- [EXERCISE GOAL]: Copy the records below exactly, starting at the line that contains "Verifikasi/K/X/2025." and ending at the line that contains "Хлоня мовчав."; leave out any pictures.

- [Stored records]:
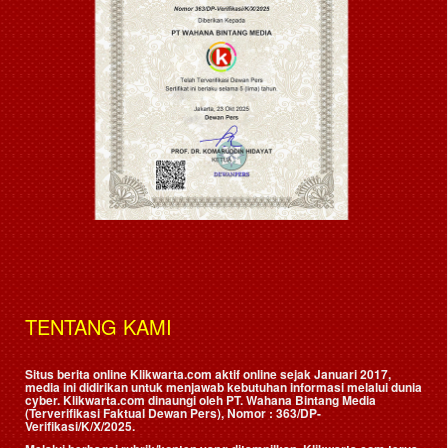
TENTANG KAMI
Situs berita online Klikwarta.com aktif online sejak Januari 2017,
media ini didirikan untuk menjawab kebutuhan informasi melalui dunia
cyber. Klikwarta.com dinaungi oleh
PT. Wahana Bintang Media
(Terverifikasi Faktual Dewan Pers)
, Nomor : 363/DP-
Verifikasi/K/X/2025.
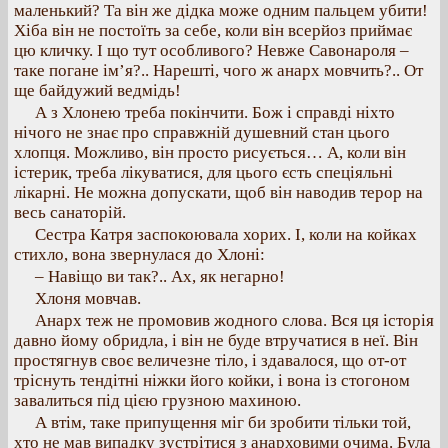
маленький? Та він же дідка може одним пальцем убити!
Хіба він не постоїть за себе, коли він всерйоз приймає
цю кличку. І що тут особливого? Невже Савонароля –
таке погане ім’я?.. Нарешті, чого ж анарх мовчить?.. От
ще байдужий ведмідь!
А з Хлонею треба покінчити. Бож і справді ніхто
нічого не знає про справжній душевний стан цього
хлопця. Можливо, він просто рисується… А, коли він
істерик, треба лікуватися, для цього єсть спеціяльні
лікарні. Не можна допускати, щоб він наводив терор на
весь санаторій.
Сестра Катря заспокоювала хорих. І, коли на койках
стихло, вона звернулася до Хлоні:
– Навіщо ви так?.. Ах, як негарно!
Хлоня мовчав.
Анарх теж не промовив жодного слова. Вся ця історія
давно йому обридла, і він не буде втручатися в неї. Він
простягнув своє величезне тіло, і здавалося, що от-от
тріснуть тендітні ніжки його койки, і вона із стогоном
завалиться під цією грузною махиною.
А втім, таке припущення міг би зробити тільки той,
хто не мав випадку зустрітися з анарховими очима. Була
* * *
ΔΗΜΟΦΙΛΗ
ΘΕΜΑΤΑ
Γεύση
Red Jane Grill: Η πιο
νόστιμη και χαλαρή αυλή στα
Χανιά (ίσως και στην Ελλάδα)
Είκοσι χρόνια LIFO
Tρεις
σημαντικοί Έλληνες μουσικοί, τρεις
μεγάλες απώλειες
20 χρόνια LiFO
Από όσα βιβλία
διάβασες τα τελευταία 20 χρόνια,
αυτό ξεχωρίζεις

- [RESPONSE BELOW]:
Verifikasi/K/X/2025.
маленький? Та він же дідка може одним пальцем убити!
Хіба він не постоїть за себе, коли він всерйоз приймає
цю кличку. І що тут особливого? Невже Савонароля –
таке погане ім’я?.. Нарешті, чого ж анарх мовчить?.. От
ще байдужий ведмідь!
А з Хлонею треба покінчити. Бож і справді ніхто
нічого не знає про справжній душевний стан цього
хлопця. Можливо, він просто рисується… А, коли він
істерик, треба лікуватися, для цього єсть спеціяльні
лікарні. Не можна допускати, щоб він наводив терор на
весь санаторій.
Сестра Катря заспокоювала хорих. І, коли на койках
стихло, вона звернулася до Хлоні:
– Навіщо ви так?.. Ах, як негарно!
Хлоня мовчав.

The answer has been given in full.